**Provided information**.
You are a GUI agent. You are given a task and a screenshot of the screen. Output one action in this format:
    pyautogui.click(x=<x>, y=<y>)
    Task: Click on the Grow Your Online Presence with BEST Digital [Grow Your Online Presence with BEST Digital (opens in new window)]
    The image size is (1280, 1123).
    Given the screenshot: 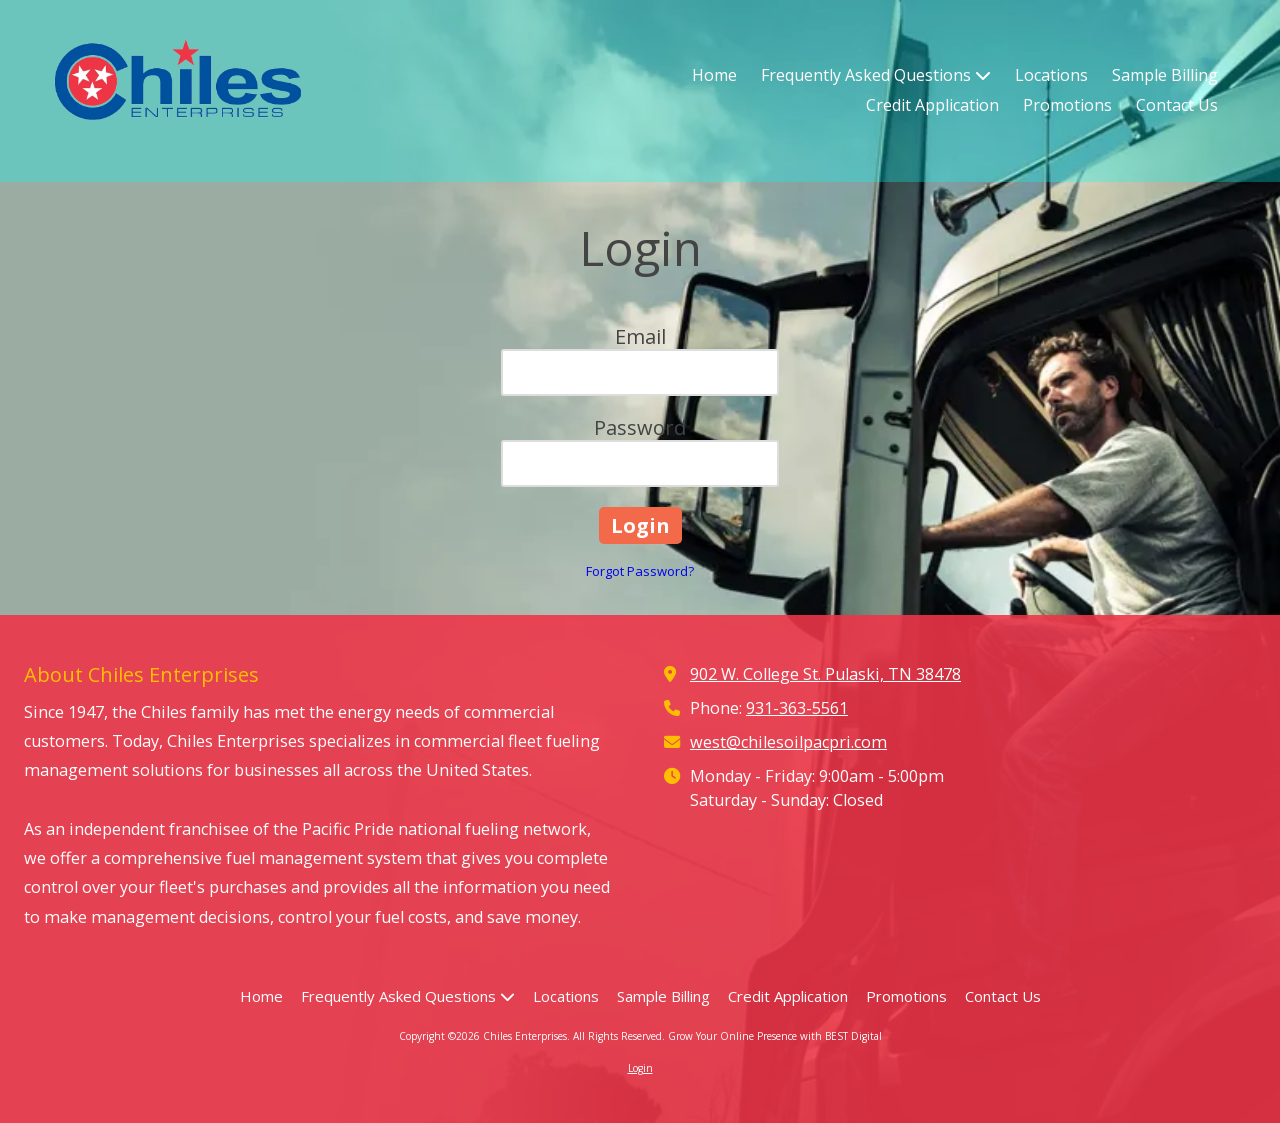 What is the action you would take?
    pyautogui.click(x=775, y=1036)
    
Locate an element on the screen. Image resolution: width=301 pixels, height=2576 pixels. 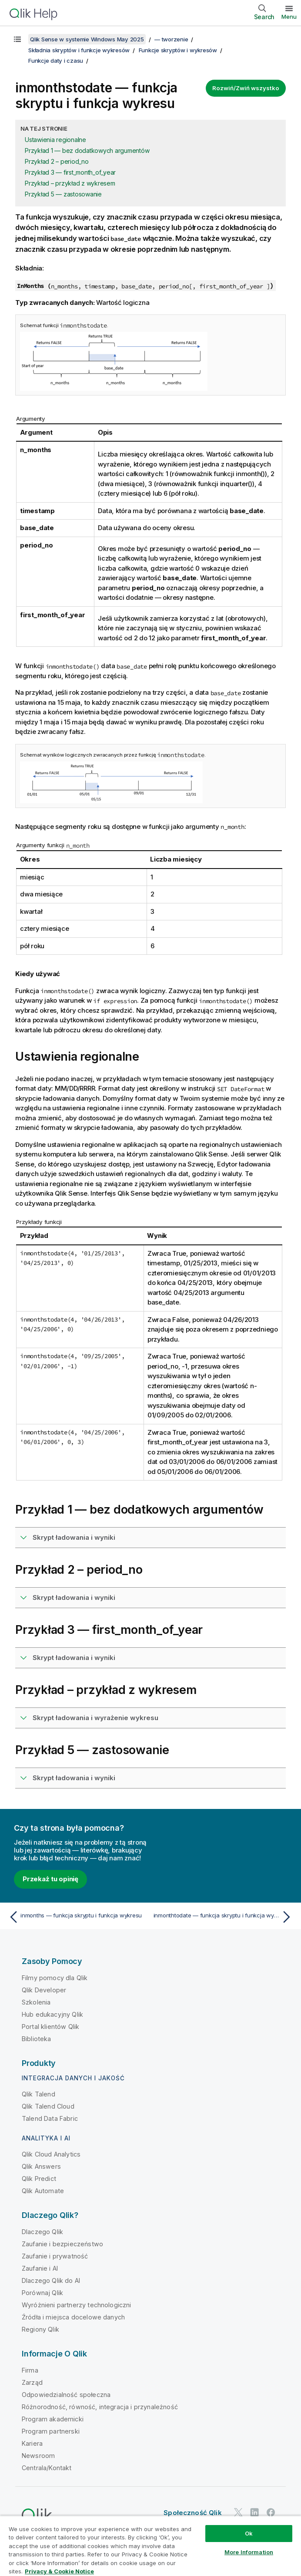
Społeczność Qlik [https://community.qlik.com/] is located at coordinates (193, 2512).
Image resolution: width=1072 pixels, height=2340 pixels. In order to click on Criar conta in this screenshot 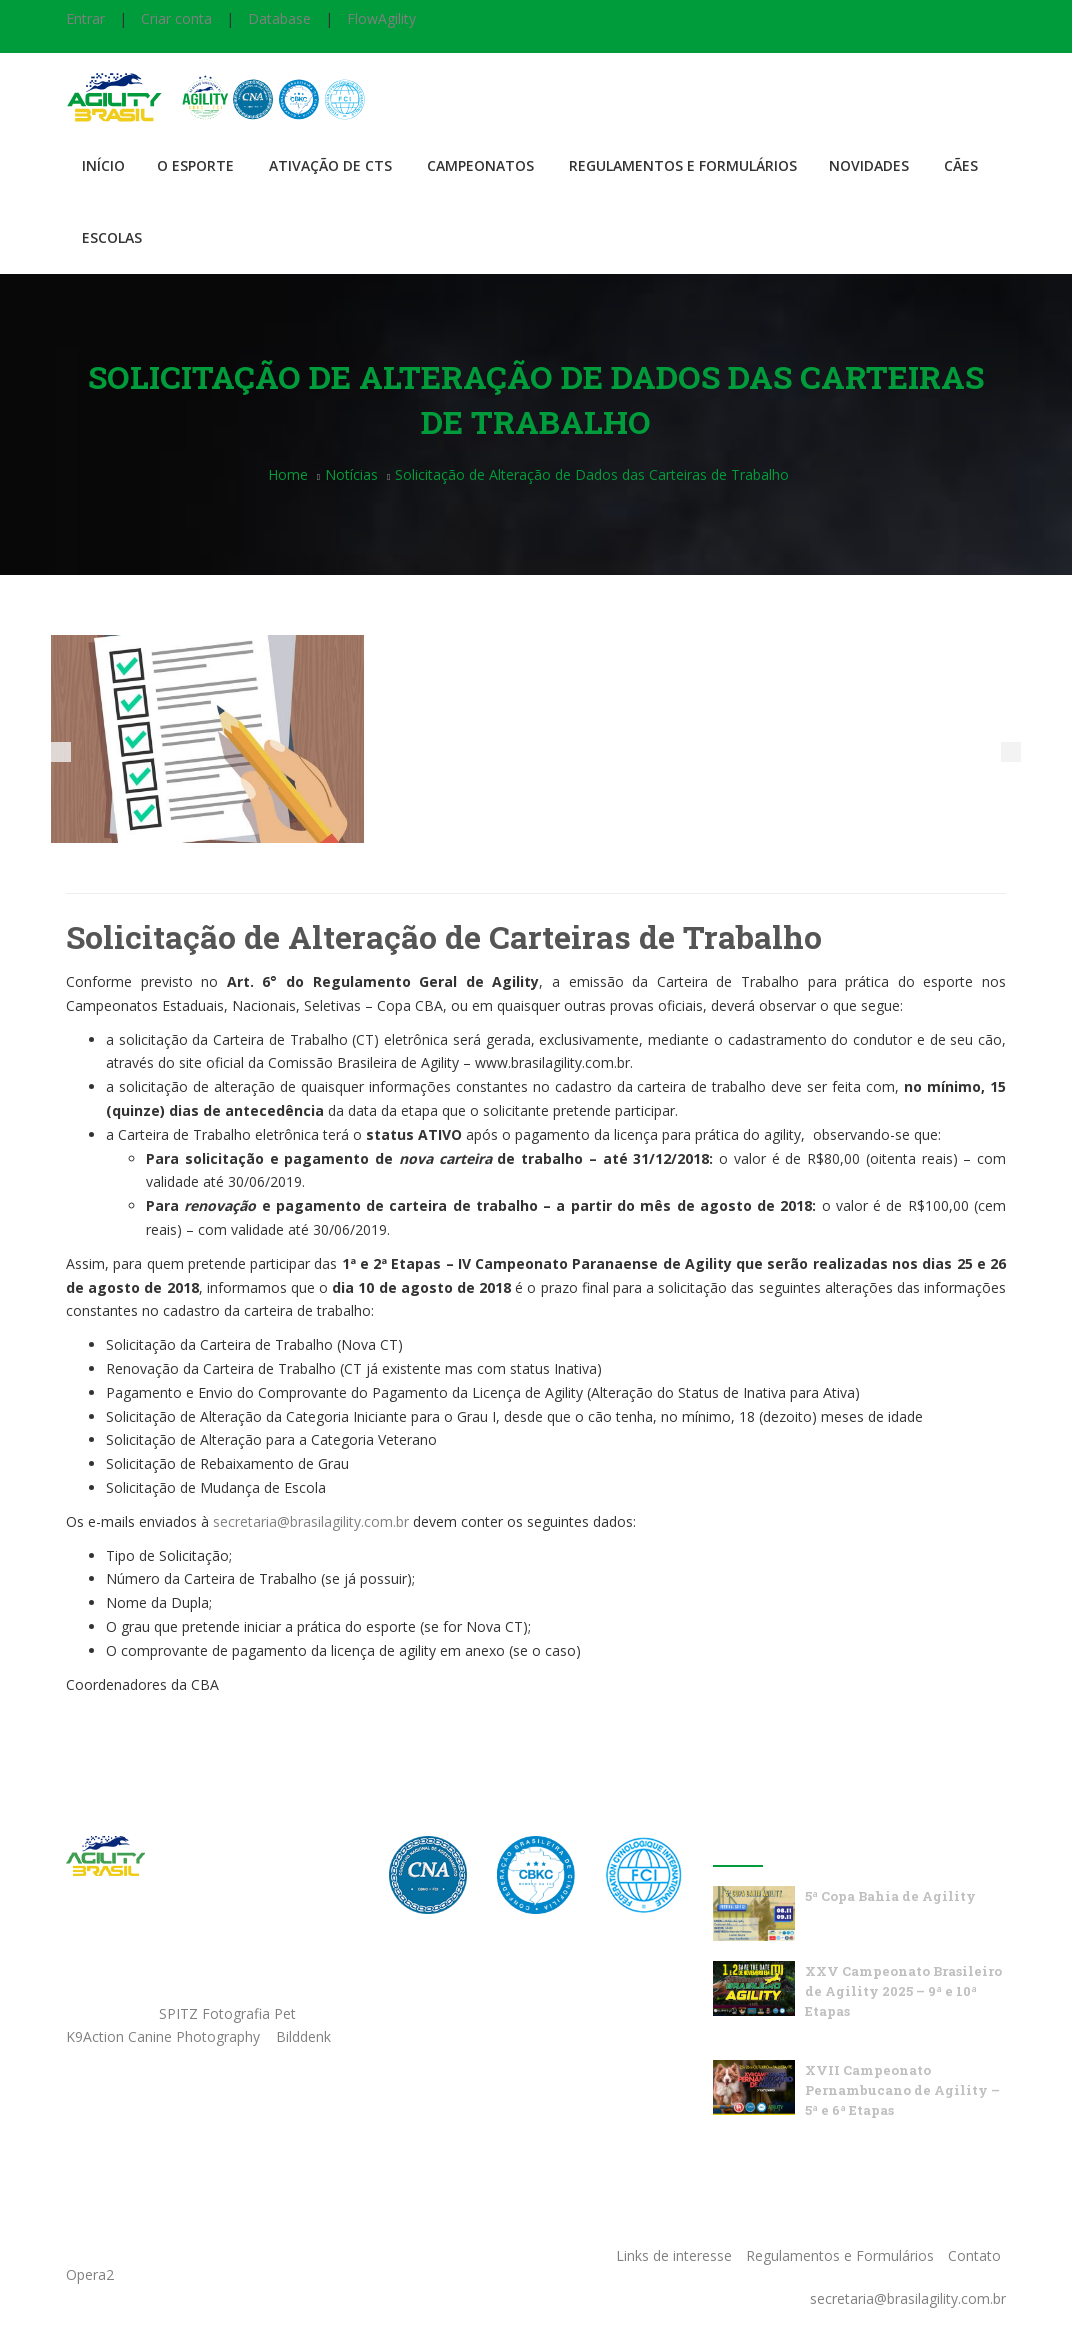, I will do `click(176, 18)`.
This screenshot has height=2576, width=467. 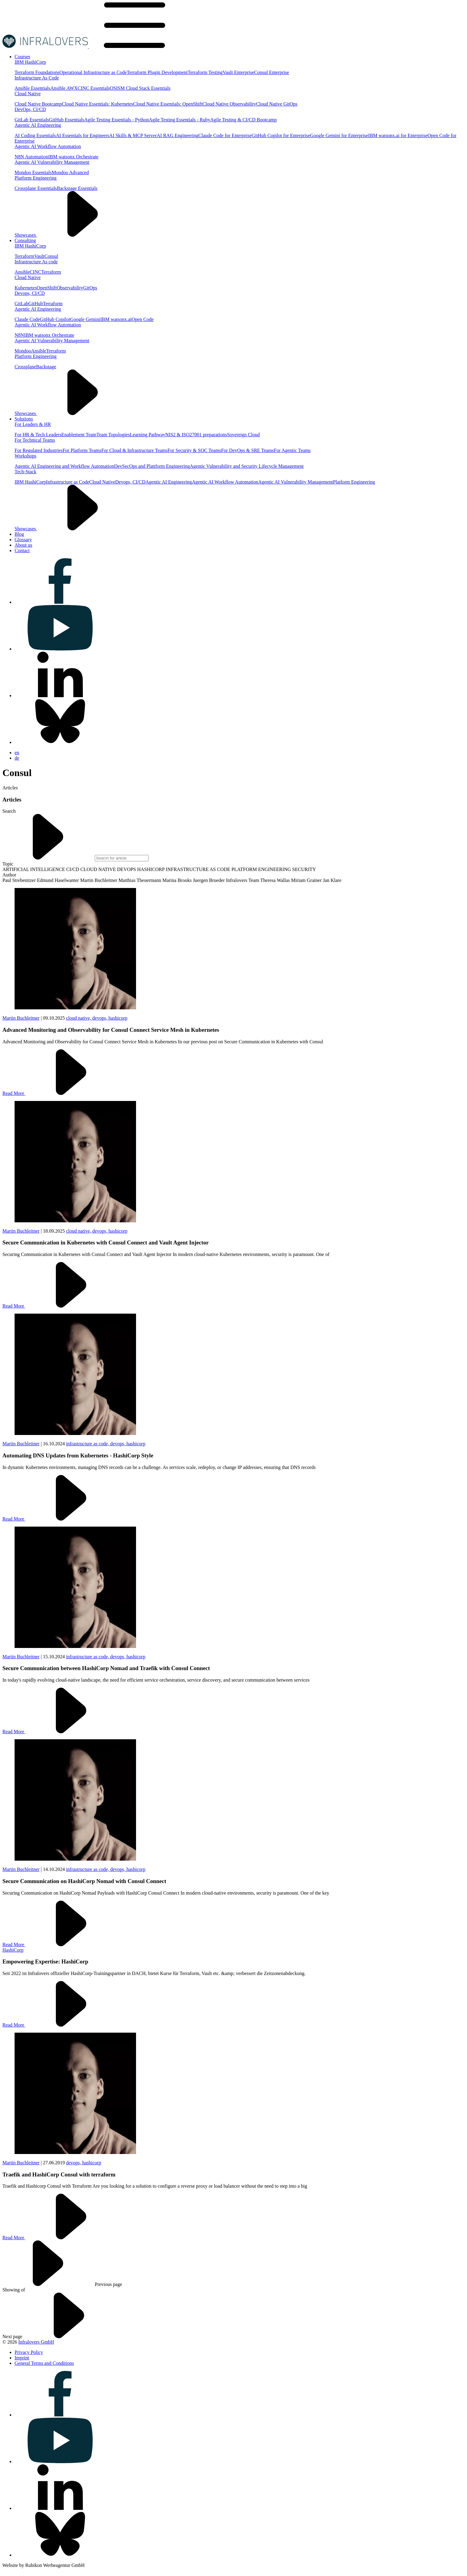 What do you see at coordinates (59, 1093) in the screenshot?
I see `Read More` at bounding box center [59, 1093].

**Task goal**. Return exactly, and only, the lines above starting at the line that contains "pyautogui.click(x=<x>, y=<y>)" and ending at the line that contains "The image size is (1280, 1123).".

**Answer to the exercise**.
    pyautogui.click(x=<x>, y=<y>)
    Task: Click on the Grow Your Online Presence with BEST Digital [Grow Your Online Presence with BEST Digital (opens in new window)]
    The image size is (1280, 1123).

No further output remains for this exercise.